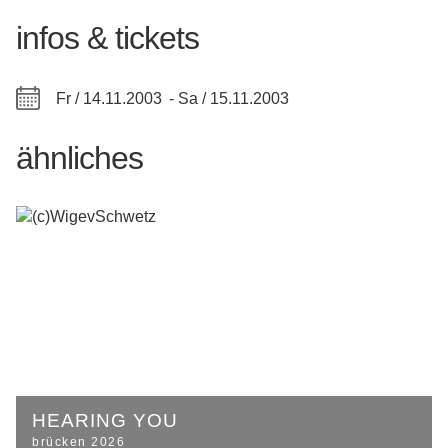
infos & tickets
Fr / 14.11.2003 -
Sa / 15.11.2003
ähnliches
HEARING YOU
brücken 2026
====
This exercise asks for the line with "Sa / 15.11.2003" and all lines after it through the end of the records above, retyped exactly and with nothing else.

→ **TASK OUTPUT**:
Sa / 15.11.2003
ähnliches
HEARING YOU
brücken 2026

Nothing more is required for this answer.